▸ **WHAT IS NEEDED**: Scan the records for the string "account"; copy each line where it occurs.

▬▬▬▬▬▬▬▬▬▬

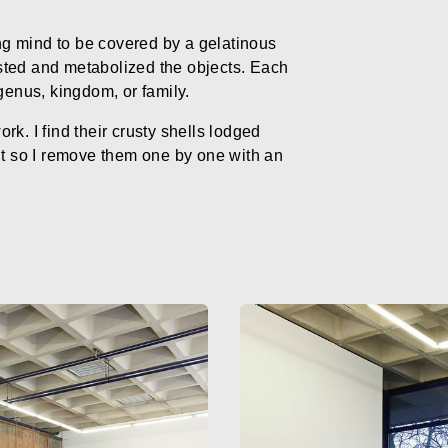
g mind to be covered by a gelatinous
sted and metabolized the objects. Each
genus, kingdom, or family.
k. I find their crusty shells lodged
it so I remove them one by one with an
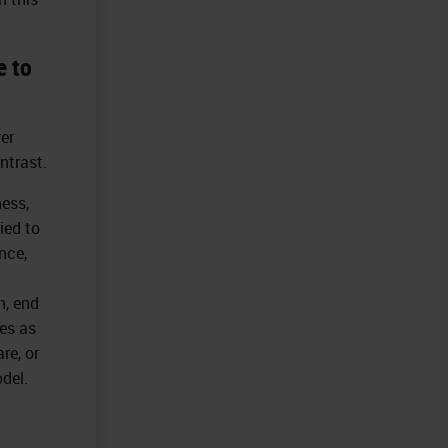
e to
er
ntrast.
ness,
ied to
nce,
n, end
es as
re, or
del.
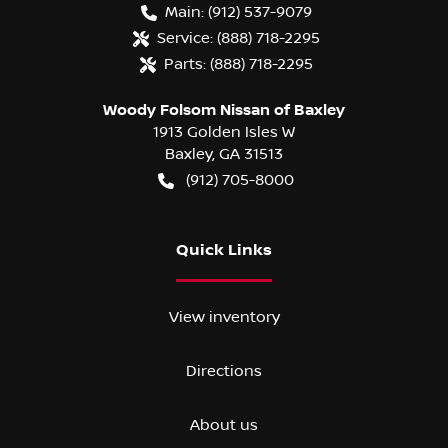
Main:
(912) 537-9079
Service:
(888) 718-2295
Parts:
(888) 718-2295
Woody Folsom Nissan of Baxley
1913 Golden Isles W
Baxley
,
GA
31513
(912) 705-8000
Quick Links
View inventory
Directions
About us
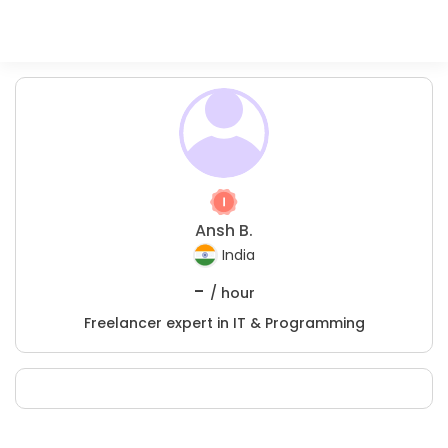
Ansh B.
India
-
/ hour
Freelancer expert in IT & Programming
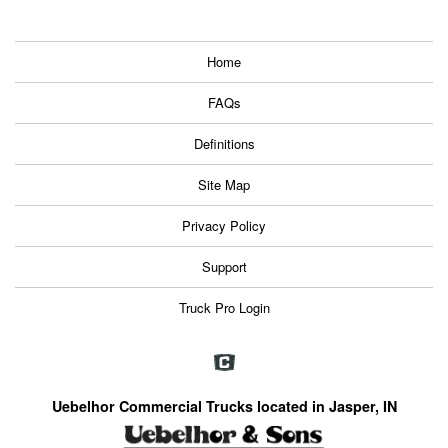
Home
FAQs
Definitions
Site Map
Privacy Policy
Support
Truck Pro Login
Uebelhor Commercial Trucks located in Jasper, IN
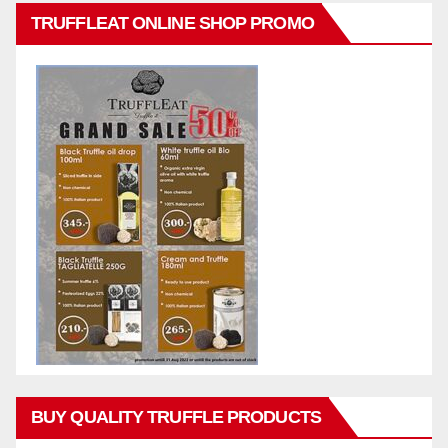
TRUFFLEAT ONLINE SHOP PROMO
BUY QUALITY TRUFFLE PRODUCTS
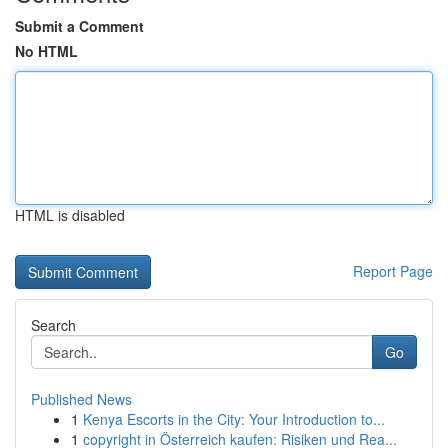
Submit a Comment
No HTML
HTML is disabled
Report Page
Search
Go
Published News
1
Kenya Escorts in the City: Your Introduction to...
1
copyright in Österreich kaufen: Risiken und Rea...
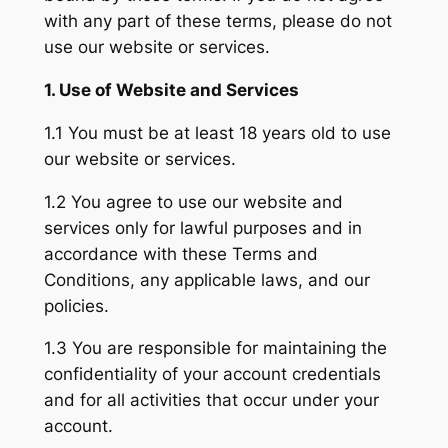
with any part of these terms, please do not
use our website or services.
1. Use of Website and Services
1.1 You must be at least 18 years old to use
our website or services.
1.2 You agree to use our website and
services only for lawful purposes and in
accordance with these Terms and
Conditions, any applicable laws, and our
policies.
1.3 You are responsible for maintaining the
confidentiality of your account credentials
and for all activities that occur under your
account.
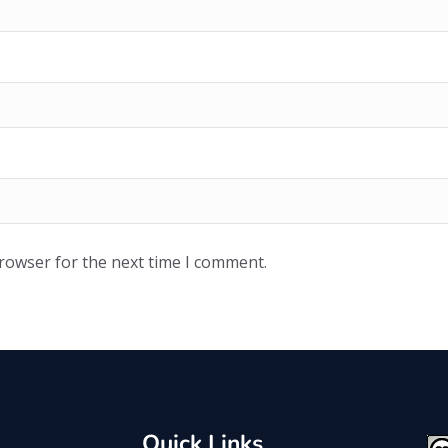
browser for the next time I comment.
Quick Links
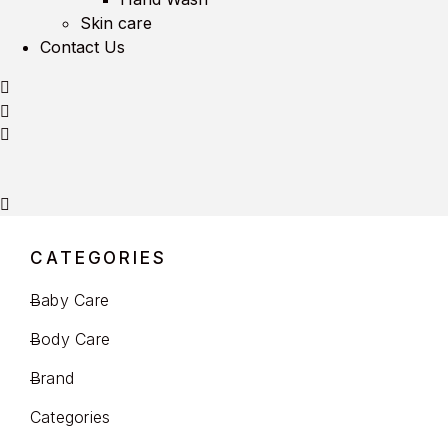
Skin care
Contact Us
CATEGORIES
Baby Care
Body Care
Brand
Categories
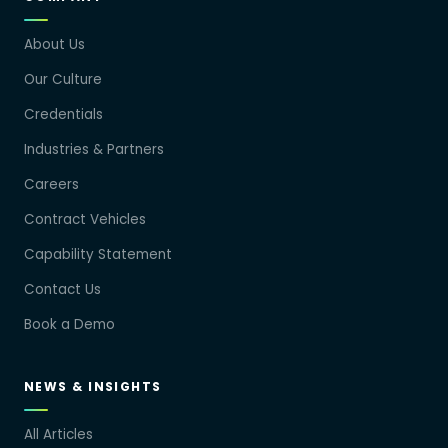
About Us
Our Culture
Credentials
Industries & Partners
Careers
Contract Vehicles
Capability Statement
Contact Us
Book a Demo
NEWS & INSIGHTS
All Articles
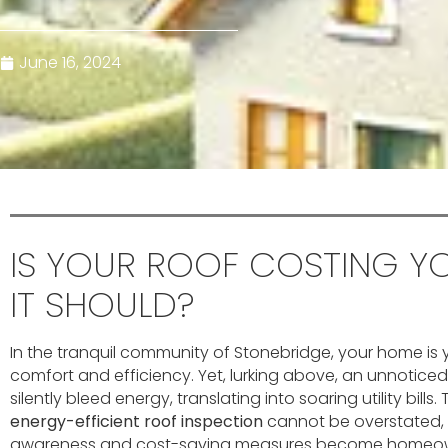
June 16, 2024
IS YOUR ROOF COSTING Y
IT SHOULD?
In the tranquil community of Stonebridge, your home is 
comfort and efficiency. Yet, lurking above, an unnotice
silently bleed energy, translating into soaring utility bills
energy-efficient roof inspection
cannot be overstated, 
awareness and cost-saving measures become homeowner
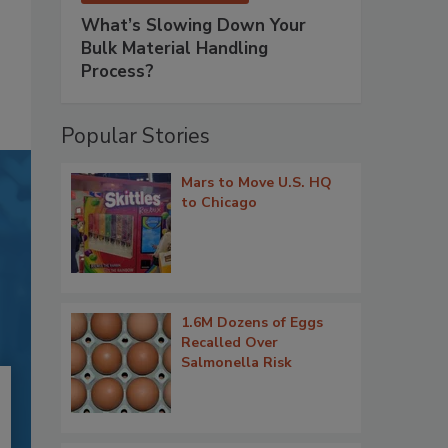
What’s Slowing Down Your
Bulk Material Handling
Process?
Popular Stories
Mars to Move U.S. HQ
to Chicago
1.6M Dozens of Eggs
Recalled Over
Salmonella Risk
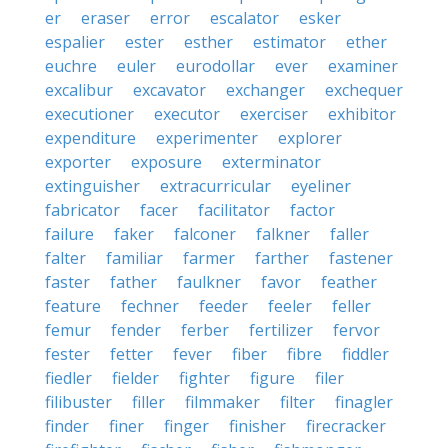
er
eraser
error
escalator
esker
espalier
ester
esther
estimator
ether
euchre
euler
eurodollar
ever
examiner
excalibur
excavator
exchanger
exchequer
executioner
executor
exerciser
exhibitor
expenditure
experimenter
explorer
exporter
exposure
exterminator
extinguisher
extracurricular
eyeliner
fabricator
facer
facilitator
factor
failure
faker
falconer
falkner
faller
falter
familiar
farmer
farther
fastener
faster
father
faulkner
favor
feather
feature
fechner
feeder
feeler
feller
femur
fender
ferber
fertilizer
fervor
fester
fetter
fever
fiber
fibre
fiddler
fiedler
fielder
fighter
figure
filer
filibuster
filler
filmmaker
filter
finagler
finder
finer
finger
finisher
firecracker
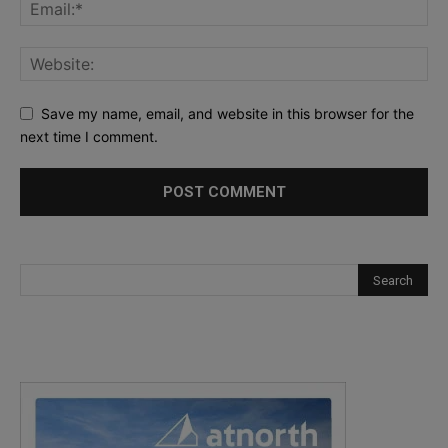
Save my name, email, and website in this browser for the
next time I comment.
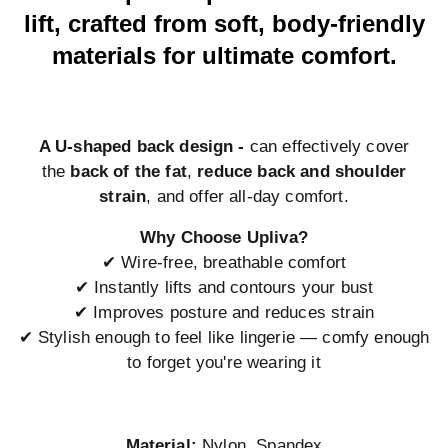
lift, crafted from soft, body-friendly
materials for ultimate comfort.
A U-shaped back design -
can effectively cover
the
back of the fat
,
reduce back and shoulder
strain
, and offer all-day comfort.
Why Choose Upliva?
✔ Wire-free, breathable comfort
✔ Instantly lifts and contours your bust
✔ Improves posture and reduces strain
✔ Stylish enough to feel like lingerie — comfy enough
to forget you're wearing it
Material:
Nylon, Spandex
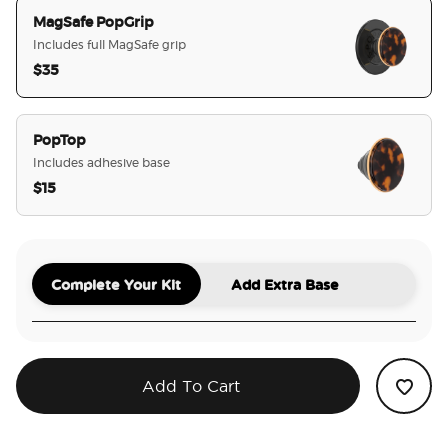
MagSafe PopGrip
Includes full MagSafe grip
$35
selected
PopTop
Includes adhesive base
$15
Complete Your Kit
Add Extra Base
Add To Cart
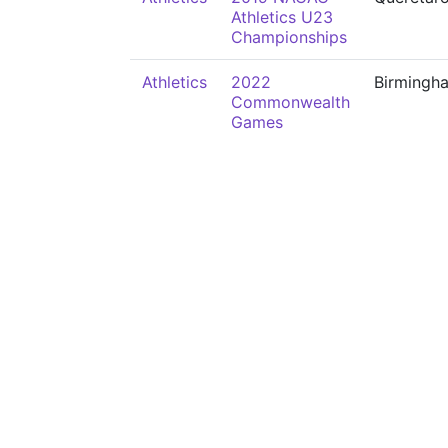
Athletics U23
Championships
Athletics
2022
Birmingh
Commonwealth
Games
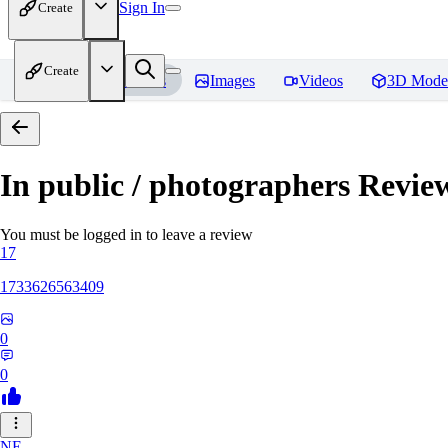
Sign In
Create
Create
Home
Models
Images
Videos
3D Mode
In public / photographers
Revie
You must be logged in to leave a review
17
1733626563409
0
0
NE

▬▬▬▬▬▬▬▬▬▬

▸ **SOLUTION FOR THIS TASK**:
confidentiality of your account credentials
account.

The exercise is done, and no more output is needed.